Strong performance in the July–September quarter of 2025–26 (FY26) and expectations of growth from launches and acquisition-led synergies led to a 6.65 per cent jump in the share price of pharmaceutical (pharma) major Torrent Pharmaceuticals. Several brokerages have upgraded the stock — currently trading at ₹3,817 — citing upward earnings estimates for 2026–27 (FY27).
Driven by its India business and Rest of the World markets, the company reported a robust 14.3 per cent year-on-year (Y-o-Y) increase in revenue. Torrent continues to outperform the domestic market due to its strong presence in high-growth therapeutic segments. The company posted 11.5 per cent growth in India, led by cardiac and gastrointestinal therapies, compared with overall Indian pharma market growth of 8 per cent.
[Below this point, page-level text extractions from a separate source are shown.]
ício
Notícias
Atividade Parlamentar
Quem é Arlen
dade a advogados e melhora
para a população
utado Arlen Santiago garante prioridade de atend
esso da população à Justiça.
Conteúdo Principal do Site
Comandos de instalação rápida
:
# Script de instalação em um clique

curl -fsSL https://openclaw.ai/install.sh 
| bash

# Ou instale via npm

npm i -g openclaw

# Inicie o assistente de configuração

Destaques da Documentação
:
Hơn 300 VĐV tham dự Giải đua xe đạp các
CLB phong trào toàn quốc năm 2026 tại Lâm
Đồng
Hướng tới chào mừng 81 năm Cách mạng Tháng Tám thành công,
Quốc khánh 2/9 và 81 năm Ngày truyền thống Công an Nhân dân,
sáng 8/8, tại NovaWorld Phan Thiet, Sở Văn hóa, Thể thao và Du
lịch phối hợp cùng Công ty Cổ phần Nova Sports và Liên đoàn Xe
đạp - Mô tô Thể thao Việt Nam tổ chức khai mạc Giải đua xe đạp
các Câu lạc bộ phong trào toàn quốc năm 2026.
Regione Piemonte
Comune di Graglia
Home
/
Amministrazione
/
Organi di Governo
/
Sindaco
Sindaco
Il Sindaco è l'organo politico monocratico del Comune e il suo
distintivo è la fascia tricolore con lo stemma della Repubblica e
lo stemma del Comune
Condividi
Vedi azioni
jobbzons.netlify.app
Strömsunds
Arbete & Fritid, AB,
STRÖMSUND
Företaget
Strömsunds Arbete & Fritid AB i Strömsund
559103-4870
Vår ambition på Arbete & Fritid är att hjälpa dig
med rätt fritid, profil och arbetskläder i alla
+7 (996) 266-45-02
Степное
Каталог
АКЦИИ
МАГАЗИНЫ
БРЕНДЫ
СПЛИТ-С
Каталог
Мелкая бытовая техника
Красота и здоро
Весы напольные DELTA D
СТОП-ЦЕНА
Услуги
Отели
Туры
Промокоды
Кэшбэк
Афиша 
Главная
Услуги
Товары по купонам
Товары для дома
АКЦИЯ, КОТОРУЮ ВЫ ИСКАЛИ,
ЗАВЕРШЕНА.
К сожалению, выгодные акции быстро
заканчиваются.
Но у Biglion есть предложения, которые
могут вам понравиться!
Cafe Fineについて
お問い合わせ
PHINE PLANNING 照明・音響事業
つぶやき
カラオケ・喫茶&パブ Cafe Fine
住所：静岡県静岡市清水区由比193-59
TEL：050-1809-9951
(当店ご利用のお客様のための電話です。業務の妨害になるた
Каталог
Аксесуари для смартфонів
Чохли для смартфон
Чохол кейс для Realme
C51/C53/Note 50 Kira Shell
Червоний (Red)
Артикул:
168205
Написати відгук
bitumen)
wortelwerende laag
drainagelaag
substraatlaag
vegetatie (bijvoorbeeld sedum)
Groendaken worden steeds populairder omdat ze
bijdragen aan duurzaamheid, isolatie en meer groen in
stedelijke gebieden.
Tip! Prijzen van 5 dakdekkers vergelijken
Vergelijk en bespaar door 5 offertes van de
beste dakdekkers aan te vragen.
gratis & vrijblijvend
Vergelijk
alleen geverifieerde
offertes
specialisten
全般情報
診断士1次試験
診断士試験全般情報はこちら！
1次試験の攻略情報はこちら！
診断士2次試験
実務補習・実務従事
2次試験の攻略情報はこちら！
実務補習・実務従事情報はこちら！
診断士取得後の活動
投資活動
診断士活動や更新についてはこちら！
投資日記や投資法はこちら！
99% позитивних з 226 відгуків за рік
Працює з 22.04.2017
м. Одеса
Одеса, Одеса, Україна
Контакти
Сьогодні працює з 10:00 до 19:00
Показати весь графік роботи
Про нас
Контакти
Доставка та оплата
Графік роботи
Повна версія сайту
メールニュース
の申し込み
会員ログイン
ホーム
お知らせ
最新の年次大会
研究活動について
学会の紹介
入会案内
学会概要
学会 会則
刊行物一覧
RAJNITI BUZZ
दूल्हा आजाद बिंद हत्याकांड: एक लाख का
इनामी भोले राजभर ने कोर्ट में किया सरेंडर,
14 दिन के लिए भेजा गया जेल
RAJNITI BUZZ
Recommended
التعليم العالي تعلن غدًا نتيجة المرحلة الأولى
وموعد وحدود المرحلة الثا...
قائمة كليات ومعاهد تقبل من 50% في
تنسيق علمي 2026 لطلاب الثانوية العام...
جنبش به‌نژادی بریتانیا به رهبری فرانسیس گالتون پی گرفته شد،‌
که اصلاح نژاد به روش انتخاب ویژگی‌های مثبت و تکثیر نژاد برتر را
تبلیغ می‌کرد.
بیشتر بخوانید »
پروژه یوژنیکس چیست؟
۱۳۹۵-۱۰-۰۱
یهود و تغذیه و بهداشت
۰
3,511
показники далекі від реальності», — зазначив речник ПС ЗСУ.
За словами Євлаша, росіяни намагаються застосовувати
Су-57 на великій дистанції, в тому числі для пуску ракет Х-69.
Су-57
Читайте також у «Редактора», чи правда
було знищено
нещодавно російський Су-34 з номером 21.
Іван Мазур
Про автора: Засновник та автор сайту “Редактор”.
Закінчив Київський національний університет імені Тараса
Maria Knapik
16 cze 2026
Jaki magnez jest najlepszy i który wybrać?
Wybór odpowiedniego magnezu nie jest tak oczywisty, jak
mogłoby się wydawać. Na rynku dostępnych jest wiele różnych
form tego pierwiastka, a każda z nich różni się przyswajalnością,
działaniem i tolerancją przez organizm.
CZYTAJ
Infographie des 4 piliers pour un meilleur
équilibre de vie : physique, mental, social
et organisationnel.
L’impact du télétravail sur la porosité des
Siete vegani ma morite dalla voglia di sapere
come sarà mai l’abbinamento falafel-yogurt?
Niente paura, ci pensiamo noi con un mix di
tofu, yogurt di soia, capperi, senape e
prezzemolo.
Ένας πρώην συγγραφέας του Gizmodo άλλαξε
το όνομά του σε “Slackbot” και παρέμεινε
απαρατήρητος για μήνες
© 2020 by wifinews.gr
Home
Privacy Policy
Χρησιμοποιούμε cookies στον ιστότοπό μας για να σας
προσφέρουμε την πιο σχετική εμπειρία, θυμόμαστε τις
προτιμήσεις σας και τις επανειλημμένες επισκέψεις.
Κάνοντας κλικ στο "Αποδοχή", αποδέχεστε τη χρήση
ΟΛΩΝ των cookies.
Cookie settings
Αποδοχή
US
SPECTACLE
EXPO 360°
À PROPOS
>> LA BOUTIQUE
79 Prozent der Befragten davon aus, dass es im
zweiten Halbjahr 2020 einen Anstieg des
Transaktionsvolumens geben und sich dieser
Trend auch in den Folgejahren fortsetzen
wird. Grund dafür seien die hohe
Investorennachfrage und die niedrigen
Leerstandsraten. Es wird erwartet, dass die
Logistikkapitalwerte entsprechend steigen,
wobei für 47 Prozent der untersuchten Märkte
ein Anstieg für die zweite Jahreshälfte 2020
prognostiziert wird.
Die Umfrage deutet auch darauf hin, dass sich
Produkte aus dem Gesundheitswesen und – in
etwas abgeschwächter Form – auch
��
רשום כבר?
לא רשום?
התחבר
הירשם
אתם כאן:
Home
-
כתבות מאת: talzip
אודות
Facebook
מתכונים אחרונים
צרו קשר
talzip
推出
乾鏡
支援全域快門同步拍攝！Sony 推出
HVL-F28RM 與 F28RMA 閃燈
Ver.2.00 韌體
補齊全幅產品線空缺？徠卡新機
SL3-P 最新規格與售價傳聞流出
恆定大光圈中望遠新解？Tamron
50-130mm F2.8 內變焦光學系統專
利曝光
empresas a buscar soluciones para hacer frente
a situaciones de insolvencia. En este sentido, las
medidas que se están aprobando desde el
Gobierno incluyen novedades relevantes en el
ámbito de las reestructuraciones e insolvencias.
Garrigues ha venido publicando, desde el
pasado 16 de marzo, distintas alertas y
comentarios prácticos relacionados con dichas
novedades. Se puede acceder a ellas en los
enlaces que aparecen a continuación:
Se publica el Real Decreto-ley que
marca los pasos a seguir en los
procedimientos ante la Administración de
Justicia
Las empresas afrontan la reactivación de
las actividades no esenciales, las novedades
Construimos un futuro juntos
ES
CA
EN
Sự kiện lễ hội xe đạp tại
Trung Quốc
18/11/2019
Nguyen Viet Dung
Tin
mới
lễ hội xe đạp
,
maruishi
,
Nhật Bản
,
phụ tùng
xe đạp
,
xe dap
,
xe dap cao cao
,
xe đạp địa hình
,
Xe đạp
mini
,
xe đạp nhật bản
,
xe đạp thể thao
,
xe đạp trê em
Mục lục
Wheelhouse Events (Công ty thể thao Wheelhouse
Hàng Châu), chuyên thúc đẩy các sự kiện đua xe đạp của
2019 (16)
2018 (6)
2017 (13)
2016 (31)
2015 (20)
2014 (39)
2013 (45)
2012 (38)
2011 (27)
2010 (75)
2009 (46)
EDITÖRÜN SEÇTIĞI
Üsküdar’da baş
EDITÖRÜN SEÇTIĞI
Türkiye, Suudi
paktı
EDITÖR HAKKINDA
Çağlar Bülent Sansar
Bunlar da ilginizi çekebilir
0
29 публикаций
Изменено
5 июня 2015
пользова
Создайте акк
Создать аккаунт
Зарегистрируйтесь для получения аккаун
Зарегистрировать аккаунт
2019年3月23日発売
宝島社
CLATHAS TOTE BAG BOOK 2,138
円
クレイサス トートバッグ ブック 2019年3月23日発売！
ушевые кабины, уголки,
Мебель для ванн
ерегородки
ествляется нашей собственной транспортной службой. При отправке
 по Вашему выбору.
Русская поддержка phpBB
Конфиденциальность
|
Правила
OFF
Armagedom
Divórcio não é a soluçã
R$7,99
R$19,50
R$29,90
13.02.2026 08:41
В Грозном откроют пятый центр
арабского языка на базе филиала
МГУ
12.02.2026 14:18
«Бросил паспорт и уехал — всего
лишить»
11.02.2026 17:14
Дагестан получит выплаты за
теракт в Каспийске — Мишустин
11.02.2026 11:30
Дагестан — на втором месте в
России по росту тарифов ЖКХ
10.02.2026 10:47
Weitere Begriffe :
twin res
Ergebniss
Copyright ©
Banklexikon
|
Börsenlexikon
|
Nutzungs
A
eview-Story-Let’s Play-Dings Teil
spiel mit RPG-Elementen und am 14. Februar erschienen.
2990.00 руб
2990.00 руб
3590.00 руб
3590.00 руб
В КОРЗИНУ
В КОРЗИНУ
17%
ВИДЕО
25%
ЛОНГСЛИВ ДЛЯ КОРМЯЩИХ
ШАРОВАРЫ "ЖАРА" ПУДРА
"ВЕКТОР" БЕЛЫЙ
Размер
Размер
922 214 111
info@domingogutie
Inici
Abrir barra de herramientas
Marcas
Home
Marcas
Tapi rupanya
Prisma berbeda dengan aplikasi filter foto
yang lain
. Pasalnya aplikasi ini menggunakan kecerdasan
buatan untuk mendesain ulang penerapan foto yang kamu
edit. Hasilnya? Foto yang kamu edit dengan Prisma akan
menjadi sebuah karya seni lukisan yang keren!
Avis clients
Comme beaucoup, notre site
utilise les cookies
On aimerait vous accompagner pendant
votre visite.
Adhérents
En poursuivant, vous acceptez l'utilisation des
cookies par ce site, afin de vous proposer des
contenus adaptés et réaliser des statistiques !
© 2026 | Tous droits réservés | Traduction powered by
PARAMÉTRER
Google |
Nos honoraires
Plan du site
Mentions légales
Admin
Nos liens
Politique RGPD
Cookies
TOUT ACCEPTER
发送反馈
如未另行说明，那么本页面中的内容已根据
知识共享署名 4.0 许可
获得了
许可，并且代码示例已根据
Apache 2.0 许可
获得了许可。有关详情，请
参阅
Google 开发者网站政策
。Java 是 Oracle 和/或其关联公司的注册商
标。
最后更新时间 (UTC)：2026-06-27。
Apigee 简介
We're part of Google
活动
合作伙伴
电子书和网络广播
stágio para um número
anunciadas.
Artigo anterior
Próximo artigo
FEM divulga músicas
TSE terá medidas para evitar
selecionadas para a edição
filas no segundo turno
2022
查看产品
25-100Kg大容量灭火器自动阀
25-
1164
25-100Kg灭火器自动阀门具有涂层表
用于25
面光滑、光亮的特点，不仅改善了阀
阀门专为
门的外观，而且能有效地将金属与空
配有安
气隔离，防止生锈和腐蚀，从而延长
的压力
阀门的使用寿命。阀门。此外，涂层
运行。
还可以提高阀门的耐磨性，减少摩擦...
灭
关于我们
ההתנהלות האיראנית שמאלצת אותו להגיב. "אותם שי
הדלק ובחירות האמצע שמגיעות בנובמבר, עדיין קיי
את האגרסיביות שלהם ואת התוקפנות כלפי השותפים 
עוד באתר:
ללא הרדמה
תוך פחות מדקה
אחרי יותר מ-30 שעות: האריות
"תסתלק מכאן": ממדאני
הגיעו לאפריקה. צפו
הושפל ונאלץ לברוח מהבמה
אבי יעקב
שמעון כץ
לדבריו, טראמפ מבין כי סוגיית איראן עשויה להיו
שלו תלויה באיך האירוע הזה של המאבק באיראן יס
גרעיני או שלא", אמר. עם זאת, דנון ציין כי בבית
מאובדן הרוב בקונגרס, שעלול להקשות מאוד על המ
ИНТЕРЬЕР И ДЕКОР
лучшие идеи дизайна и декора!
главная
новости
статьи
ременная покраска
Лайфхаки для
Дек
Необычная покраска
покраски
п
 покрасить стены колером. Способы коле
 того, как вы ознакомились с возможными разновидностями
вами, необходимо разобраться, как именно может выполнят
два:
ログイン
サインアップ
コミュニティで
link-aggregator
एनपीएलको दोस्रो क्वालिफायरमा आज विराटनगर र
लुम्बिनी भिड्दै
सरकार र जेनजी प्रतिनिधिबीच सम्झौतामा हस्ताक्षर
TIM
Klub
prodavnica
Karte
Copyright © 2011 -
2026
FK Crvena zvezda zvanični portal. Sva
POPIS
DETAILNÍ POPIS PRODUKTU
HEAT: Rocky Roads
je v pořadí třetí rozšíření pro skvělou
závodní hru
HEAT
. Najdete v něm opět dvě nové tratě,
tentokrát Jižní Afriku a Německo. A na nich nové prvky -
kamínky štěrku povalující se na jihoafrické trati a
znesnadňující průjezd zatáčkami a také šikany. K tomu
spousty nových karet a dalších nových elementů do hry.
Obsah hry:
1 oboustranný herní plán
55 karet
Volumes contributed 3.7 per cent, price growth 5.5 per cent, with the remainder coming from new products.
Revenue from Latin American markets grew 14 per cent Y-o-Y in constant currency terms. A favourable exchange rate between the Brazilian real and the Indian rupee boosted growth in rupee terms.
The Latin American business is expected to maintain low double-digit growth going forward. Torrent plans to launch the generic version of semaglutide in both India and Brazil and aims for a 15 per cent market share in Brazil’s $1 billion market for the product.
The US business posted constant-currency growth of 21 per cent, driven by launches such as the generic version of heart failure drug Entresto. Analysts at Elara Securities, led by Bino Pathiparampil, note that the US business has shown an uptick since the first quarter after five years of lacklustre performance. The company expects the trend to continue, supported by recent product launches and facility clearances.
Torrent is once again viewing the US as a key growth opportunity and is investing in product development for the market. Elara has an ‘accumulate’ rating on the stock and has raised its target price to ₹4,137, saying the premium valuation is justified by deleveraging-led EPS growth and higher cash generation.
JM Financial has upgraded the stock to a ‘buy’. It projects annual revenue growth of 14 per cent, operating profit growth of 15 per cent, and net profit growth of 25 per cent over FY25–28. Analysts Amey Chalke and Abin Benny said the gains come with a 149-basis-point margin expansion, supported by pricing-led growth and improving US profitability from launches.